* **WORK ORDER**: Below are entries. Reproduce exactly the lines between the line holding "Contact the University (88, 1692)" and the line holding "Site Privacy & Cookie Policies (119, 1517)", inclusive, and only those.

* **DATA SUPPLIED**:
= = = = =

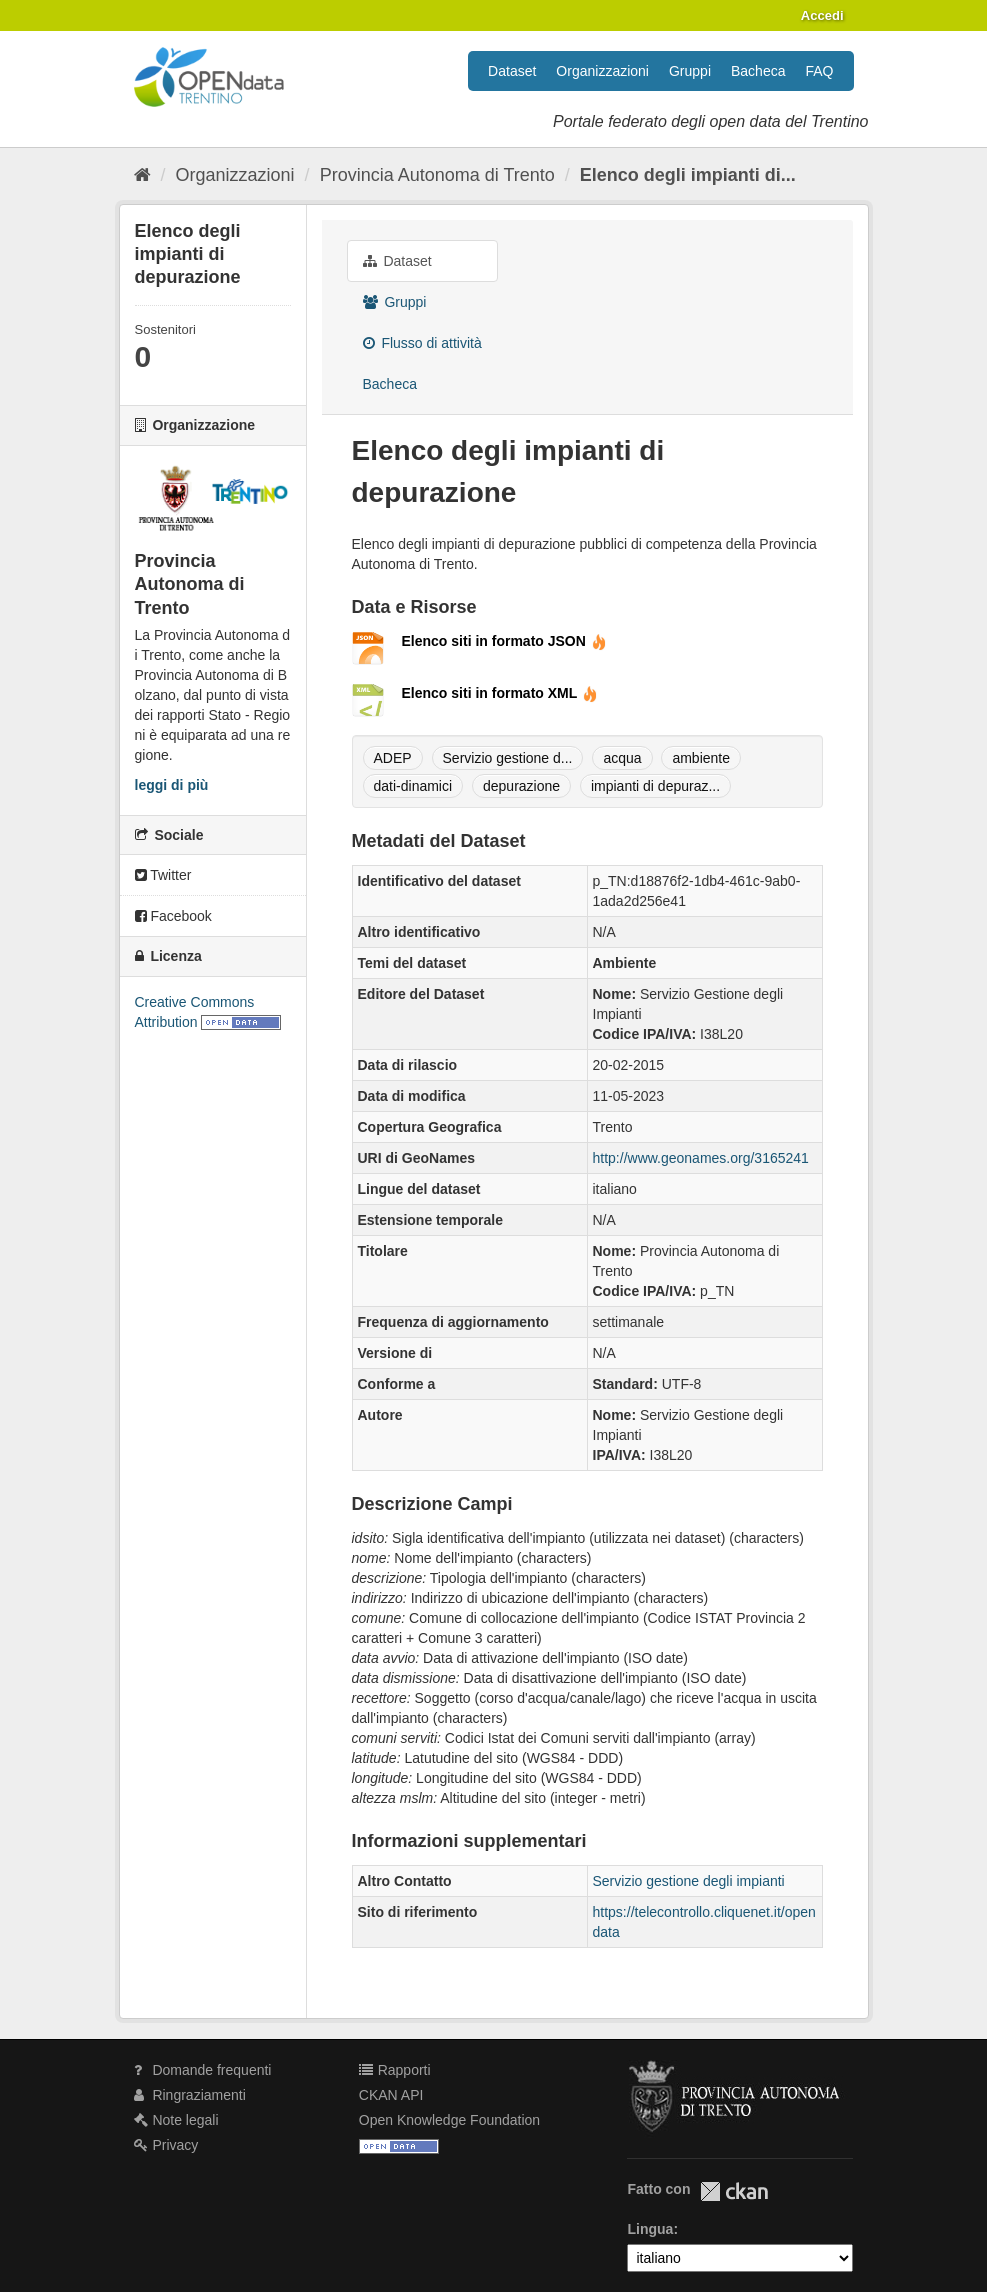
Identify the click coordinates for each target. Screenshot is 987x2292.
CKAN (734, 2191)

= = = = =

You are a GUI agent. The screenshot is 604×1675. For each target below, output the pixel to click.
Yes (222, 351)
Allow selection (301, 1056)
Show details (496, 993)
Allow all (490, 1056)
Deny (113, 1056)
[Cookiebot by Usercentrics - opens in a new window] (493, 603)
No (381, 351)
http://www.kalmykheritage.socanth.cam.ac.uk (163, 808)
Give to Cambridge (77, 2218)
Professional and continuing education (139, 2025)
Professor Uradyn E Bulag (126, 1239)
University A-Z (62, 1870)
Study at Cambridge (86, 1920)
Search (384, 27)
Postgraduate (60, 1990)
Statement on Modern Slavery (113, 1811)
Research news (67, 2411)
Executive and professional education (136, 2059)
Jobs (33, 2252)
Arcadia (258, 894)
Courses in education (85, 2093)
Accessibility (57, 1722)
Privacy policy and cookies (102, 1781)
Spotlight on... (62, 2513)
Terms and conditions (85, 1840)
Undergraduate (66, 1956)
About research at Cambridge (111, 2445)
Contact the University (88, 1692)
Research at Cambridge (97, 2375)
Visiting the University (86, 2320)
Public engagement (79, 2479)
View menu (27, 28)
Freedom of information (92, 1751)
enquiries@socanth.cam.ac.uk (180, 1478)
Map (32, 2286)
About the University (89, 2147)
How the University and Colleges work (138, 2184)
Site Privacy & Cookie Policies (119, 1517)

= = = = =

* **RESULT FOR THIS EXERCISE**:
Contact the University (88, 1692)
Research at Cambridge (97, 2375)
Visiting the University (86, 2320)
Public engagement (79, 2479)
View menu (27, 28)
Freedom of information (92, 1751)
enquiries@socanth.cam.ac.uk (180, 1478)
Map (32, 2286)
About the University (89, 2147)
How the University and Colleges work (138, 2184)
Site Privacy & Cookie Policies (119, 1517)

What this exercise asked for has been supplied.